Superman can now phase through shadows. Maybe he'll get to keep this power for awhile because remember how popular Superman was when he was made out of electricity?! People still clamor for those days! In ten years when Superman is an overpowered Boy Scout again, people will sit on their porches drinking Mint Juleps while daintily dabbing watermelon juice from their chin and sigh, "Remember tha days when Supahman was angry and could walk through shadows?" Then they'll sigh and go back to reading the new Batman by Scott Lobdell.

While in the shadows, Clark and Wrath are able to talk with each other. Wrath explains to Clark that the plan is to infect everybody with the angry black tar makes them feel more alive and can be used for good! Clark points out that maybe she should have called herself something other than "Wrath" if she wanted him to believe her plan was benevolent.

Lee follows Superman because Greg Pak seems to think Superman needs a powerful female and/or a thieving Asian sidekick on every adventure. That's fine. I just wish he didn't think Superman needed to have no powers, a haircut, and an angry attitude.


Superman is an undeadaphobe.

That's a pretty strange conclusion to jump to, Superman. Undead are easy vessels for Wrath to fill? Why would you think that? Frankenstein is a fully fleshed out personality just like every other unundead person you've ever met. Why should Frankenstein be easy to fill simply because he's an animated corpse? Seems like a prejudiced response to me!
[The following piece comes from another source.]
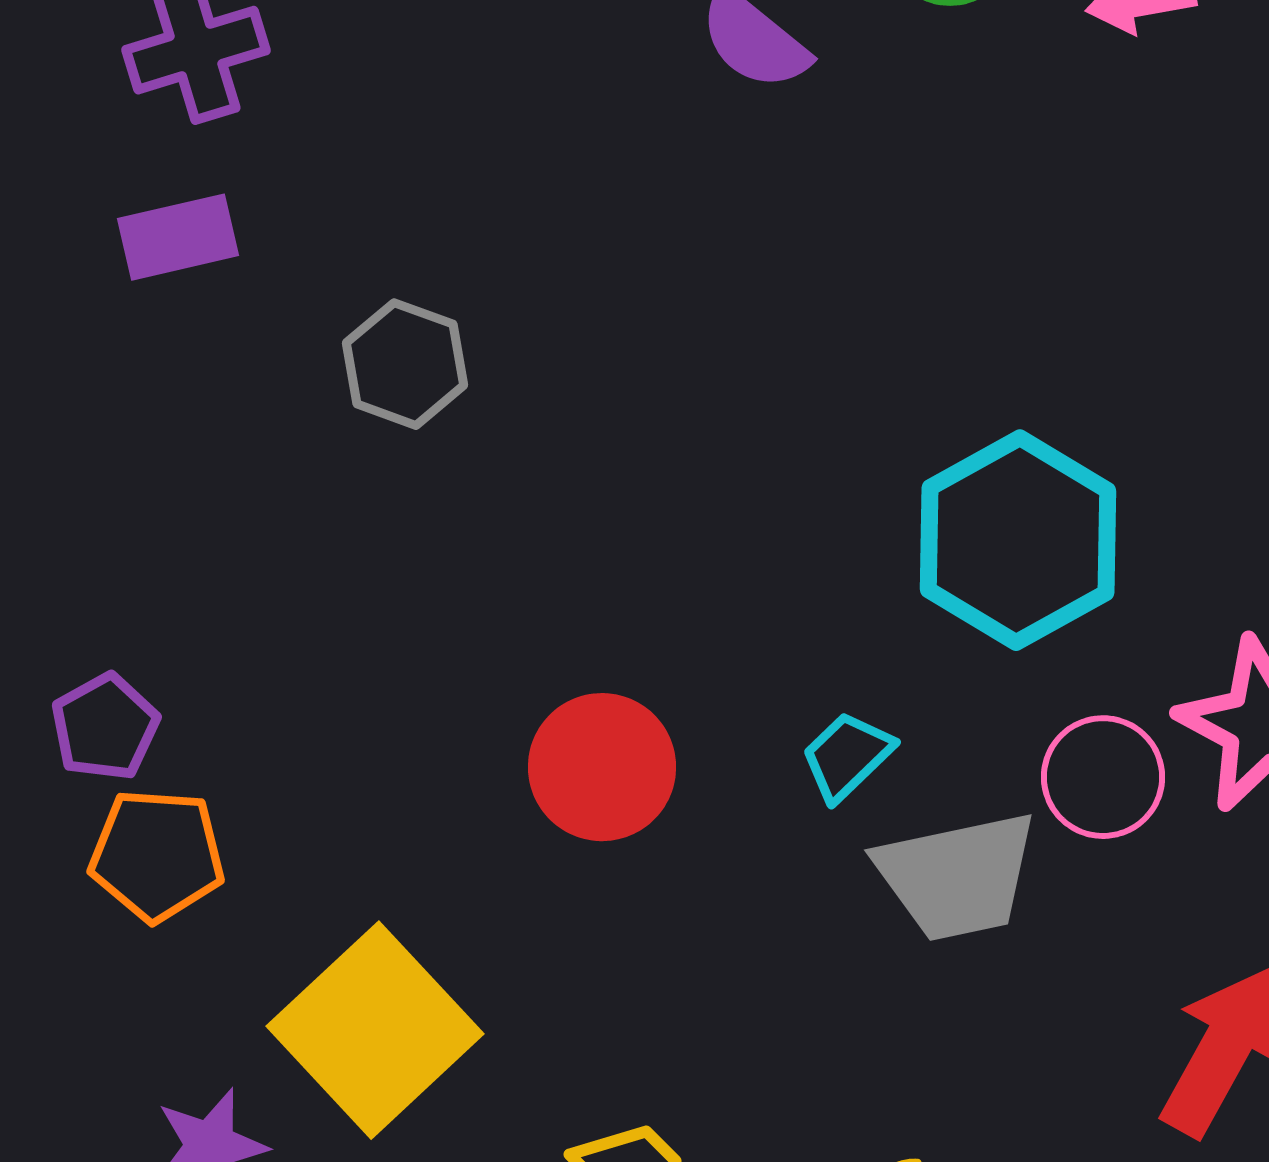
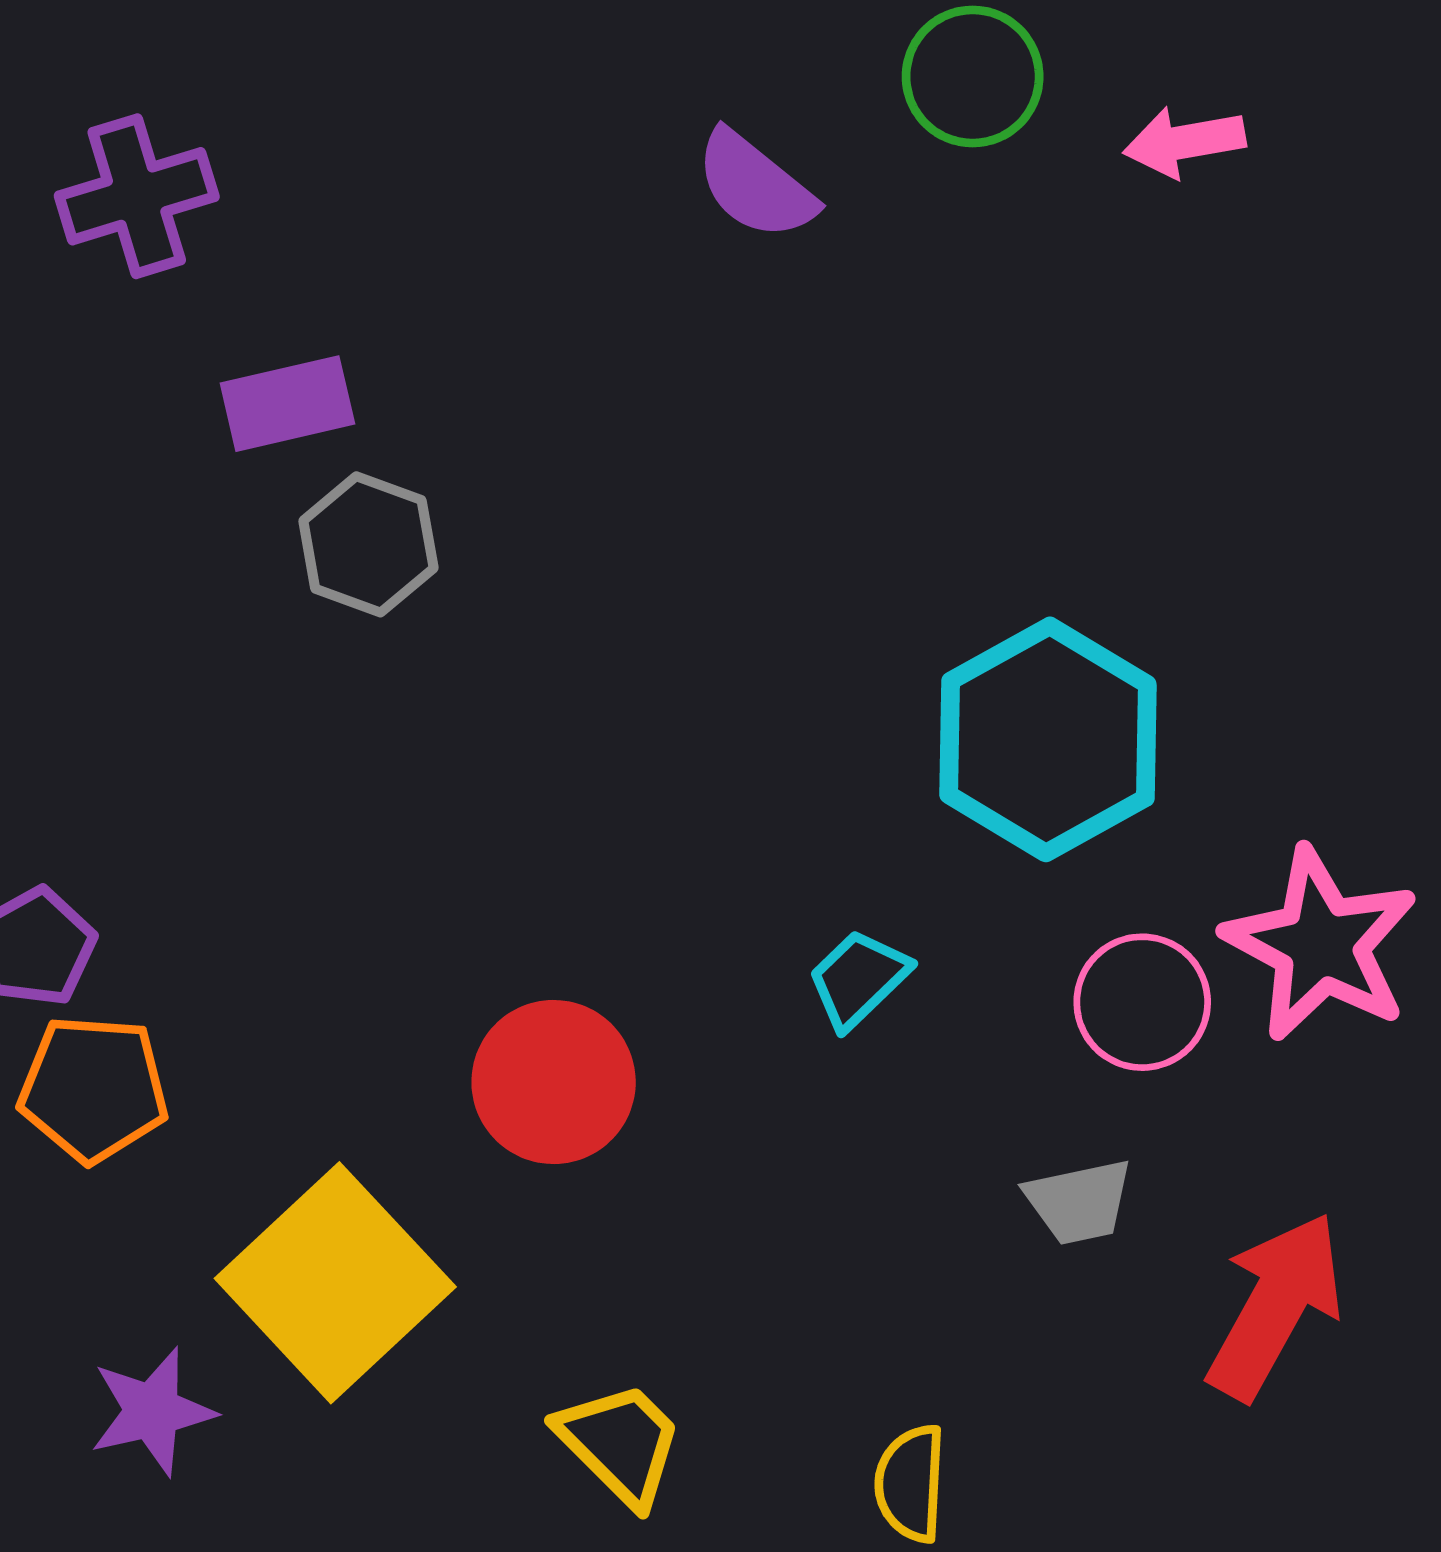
purple rectangle: (178, 237) -> (287, 404), moved
red circle: (602, 767) -> (554, 1082), moved
gray trapezoid: (957, 876) -> (1079, 1202), moved, size x0.6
Wrath appears to Lee to comment on the battle between Superman and Frankenstein. She points out that Superman isn't angry and brutal because of the angry black tar. The angry black tar just reveals the anger and brutality that was already within him. Normally, I'd argue that Wrath was a huge liar and that her underpants were on fire and that I couldn't wait until they burned away so I could get a glimpse of her secret bits. But Superman has been acting like a completely psychotically violent nutjob practically since The New 52 began. This angry punching persona is his natural state! And, judging by Dark Superman in Justice League, it's what everybody wants. I wish I were infected with angry black tar so that I could just give in and accept newfangled jerko Superman just like everybody else! I wonder if black tar heroin is the same as angry black tar? Even if it's not, it will probably stop me from caring about DC ruining Superman.


You can tell this is the angry bad Superman because of the tar goatee.

Action Comics #46 Rating: No change. Greg Pak continues to display his ignorance of Superman as a character. I suppose it's not his fault. He's writing the Superman the idiotic masses seem to want. He's less powerful so nobody has to worry about Marvel Fans pointing out how ridiculous his power levels are. He's angry so nobody will ever call him a Boy Scout again. He got a hair cut just in case people were making fun of his infantile spit curl. He's constantly battling by the side of a minority just in case people try to point out how overly white and male his adventures are. He's wearing a shirt and jeans so nobody is debating whether underwear should be worn on the outside or the inside. I guess those are the fixes Superman needed? And so what if he's not heroic anymore? Who cares if he's constantly battling personal problems and doesn't have time for anybody else? Who cares if he's not an inspiration to people to better themselves and fight for truth and justice and...well, maybe not exactly the American way since that way is violent and imperialistic. Who the fuck cares, right? I mean besides me.